## What you have to do:
Look below for the line that has "College Essentials". Set down the lines from there through the line that has "AirPods 4 with Active Noise", exactly as written.

Records contained in a dataset:
★ ★ ★ ★ ★ ★ ★
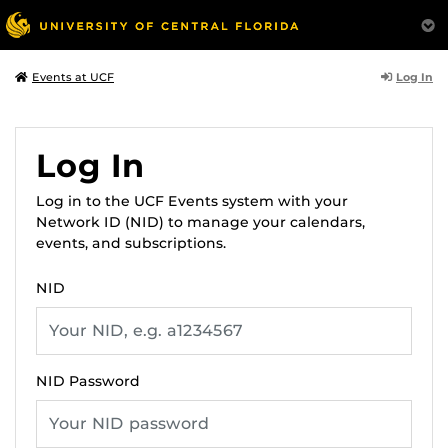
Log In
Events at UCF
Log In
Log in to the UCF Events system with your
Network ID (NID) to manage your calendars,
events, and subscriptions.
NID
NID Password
★ ★ ★ ★ ★ ★ ★
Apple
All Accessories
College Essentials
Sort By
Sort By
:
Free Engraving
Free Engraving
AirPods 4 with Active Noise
★ ★ ★ ★ ★ ★ ★
## Task answer:
College Essentials
Sort By
Sort By
:
Free Engraving
Free Engraving
AirPods 4 with Active Noise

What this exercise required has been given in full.